How large is the need for care over time?
Through various contacts Philip Gerlee, Associate Professor in Biomathematics, was contacted by the Logistics Group at Sahlgrenska University Hospital in the end of March. They asked if he could help with predictions about whether the expected care need for covid-19 patients would increase or decrease over time, when the peak would come and when the number of cases would subside. Philip brought his colleague, Professor Torbjörn Lundh, and together with the logisticians Ingrid Fritzell and Julia Karlsson at Sahlgrenska, they sketched on a model which could answer when the peak would come and how high it would be.
– At first, the model was simple. With data from Wuhan and Lombardy, we assumed that 0.2 percent of the population would be admitted to in-patient care. The question was, when? We assumed a normal distribution, but realised that this model perhaps was too rough. In parallel, we also used an infection model (SIR). The prognoses then became somewhat different, and Sahlgrenska used both these and other sources to form a balanced prognosis.
Measurements of infectivity
Now when the peak of the hospital admissions has passed and the need for care need seems to be on the way down, another model is needed. The Public Health Agency of Sweden has used an extended infection model, SEIR, which also includes the phase when a person is infected but not yet infectious, and fit the model for the Stockholm area. During late spring, Philip and Torbjörn used the same model for Gothenburg. In June, they received funding from Chalmers Areas of Advance to continue the development of the model and to develop new methods for measuring the infectivity in the population, which depends on both how many contacts people have each day and the probability that they infect through contact. The idea is that the disease transmission is high in the beginning of the pandemic but decreases when different restrictions causes people to have fewer contacts.
Several indicators will be used to estimate the number of contacts. One of them is the number of passengers using the local transport company Västtrafik, since the infectivity in the model of the Public Health Agency matches the decline in travel well. The proportion of positive test results is another, and data from the telephone health care counselling 1177 a third. A study in Östergötland led by Armin Spreco showed that the number of calls to 1177 concerning breathing difficulties for adults could be correlated with the number of hospitalised covid-19 patients 15 days later. The goal is to be able to make better predictions of the need for care. There will also be a follow-up of the prognoses issued in spring in order to see what worked best, to continue to develop this before next pandemic.
Individual data – how serious will it be for the patient?
Marina Axelson-Fisk, Professor in Mathematical Statistics, had previously collaborated with Robert Feldt, Professor at the Department of Computer Science and Engineering, and Lars-Erik Magnusson, chief physician at the infection clinical department of the Östra Hospital. Then it was a matter of being able to distinguish early between blood poisoning (sepsis) and winter vomiting flu (norovirus). The two diseases may have a similar onset with fever, vomiting and dizziness, but sepsis is a serious condition that is important to detect early and not misdiagnose.

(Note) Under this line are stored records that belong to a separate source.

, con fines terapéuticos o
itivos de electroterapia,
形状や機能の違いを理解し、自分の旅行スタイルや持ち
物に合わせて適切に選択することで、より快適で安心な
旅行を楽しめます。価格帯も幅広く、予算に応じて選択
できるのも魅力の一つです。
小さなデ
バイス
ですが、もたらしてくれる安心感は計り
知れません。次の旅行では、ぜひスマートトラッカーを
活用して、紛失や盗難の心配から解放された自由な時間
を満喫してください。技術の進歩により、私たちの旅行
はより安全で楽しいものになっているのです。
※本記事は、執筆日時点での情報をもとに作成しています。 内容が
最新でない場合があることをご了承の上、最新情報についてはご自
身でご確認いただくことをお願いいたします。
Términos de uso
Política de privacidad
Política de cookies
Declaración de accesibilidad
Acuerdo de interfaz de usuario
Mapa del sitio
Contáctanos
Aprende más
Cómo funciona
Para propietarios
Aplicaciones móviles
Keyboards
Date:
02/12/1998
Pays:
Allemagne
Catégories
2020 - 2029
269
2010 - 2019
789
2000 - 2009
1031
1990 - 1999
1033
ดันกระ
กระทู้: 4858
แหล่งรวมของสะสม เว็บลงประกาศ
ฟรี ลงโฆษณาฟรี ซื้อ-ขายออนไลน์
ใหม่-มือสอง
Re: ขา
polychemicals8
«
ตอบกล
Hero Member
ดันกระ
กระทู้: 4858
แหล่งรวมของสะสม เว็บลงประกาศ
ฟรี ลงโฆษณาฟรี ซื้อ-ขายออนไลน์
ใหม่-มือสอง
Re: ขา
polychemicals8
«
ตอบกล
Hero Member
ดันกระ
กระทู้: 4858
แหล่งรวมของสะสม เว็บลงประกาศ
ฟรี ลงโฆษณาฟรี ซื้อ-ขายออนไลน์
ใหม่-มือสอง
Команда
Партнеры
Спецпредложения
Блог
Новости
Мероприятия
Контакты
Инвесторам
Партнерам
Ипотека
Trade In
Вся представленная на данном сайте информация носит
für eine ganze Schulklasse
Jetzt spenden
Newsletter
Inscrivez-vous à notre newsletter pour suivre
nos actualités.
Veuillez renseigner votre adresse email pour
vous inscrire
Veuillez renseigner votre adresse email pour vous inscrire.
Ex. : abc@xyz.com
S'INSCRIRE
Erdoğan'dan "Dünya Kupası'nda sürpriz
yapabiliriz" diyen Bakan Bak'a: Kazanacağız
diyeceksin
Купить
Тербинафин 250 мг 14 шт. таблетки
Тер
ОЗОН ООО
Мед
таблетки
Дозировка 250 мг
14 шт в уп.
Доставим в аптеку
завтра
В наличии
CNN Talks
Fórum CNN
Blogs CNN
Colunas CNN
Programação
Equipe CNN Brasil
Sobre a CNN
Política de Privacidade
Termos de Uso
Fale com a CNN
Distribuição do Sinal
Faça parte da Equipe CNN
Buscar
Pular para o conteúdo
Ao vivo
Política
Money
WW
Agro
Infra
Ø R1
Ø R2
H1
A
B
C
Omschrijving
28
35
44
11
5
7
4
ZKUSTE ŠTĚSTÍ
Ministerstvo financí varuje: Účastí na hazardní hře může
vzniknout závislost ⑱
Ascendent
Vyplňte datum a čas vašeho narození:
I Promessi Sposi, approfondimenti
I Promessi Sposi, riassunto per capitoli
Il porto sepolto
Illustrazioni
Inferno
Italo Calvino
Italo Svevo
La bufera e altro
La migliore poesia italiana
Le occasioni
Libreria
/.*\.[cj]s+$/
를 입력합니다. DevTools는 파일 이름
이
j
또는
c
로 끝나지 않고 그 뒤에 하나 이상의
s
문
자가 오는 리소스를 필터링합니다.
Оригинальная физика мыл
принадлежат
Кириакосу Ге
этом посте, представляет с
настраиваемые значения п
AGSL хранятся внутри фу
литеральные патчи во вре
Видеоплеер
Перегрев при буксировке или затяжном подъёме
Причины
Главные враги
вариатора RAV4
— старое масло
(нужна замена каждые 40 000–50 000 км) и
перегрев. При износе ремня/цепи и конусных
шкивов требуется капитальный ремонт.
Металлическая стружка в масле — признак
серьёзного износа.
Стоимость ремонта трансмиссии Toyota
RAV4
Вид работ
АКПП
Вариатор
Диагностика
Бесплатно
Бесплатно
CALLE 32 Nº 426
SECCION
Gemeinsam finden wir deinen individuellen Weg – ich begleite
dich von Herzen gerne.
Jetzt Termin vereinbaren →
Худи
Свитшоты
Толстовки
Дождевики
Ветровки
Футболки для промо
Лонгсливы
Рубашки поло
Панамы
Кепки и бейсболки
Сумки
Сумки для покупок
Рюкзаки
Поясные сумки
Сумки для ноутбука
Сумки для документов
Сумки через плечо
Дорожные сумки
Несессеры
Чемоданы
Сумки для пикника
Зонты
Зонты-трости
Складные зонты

A master’s degree project about this with Marina as supervisor began in January, and patient data was to be provided by the Östra Hospital. But then, the corona pandemic broke out and everything was put on hold. Would it be possible to work with input data from patients with covid-19 instead? The issue then became whether the patient has covid-19 or not, but also how early in the process the disease can be discovered and whether it is possible to tell how serious it will become for the patient, preferably a week before the patient needs to be admitted to hospital.
Lots of raw data
The master’s degree projects had to be about the theoretical models for the computations instead, so the basis is ready. Marina applied for and received funding from Chalmers Areas of Advance together with Robert and Richard Torkar, also a Professor at Computer Science and Engineering, so now the work of producing a software that works in reality begins. Lots of raw data has arrived and will now be handled and processed. Marina’s part of the work is to optimise the theoretical models, which are based on so-called Markov Decision Processes and are computionally complex. As they are heavy to handle, it takes approximations and all sorts of computer science “tricks” for healthcare personnel to be able to use it and get results within a reasonable time limit, and this is the main task for the computer scientists.
– It would of course be good to have this ready quite soon, many people believe that the need for care may increase again. We therefore take some shortcuts now in the beginning, to build a more complete model in the long run. Even if the work does not have time to make such big difference for the corona pandemic this autumn, healthcare will benefit greatly from the work in the future in other contexts – but of course we hope to come up with something that is possible to use soon.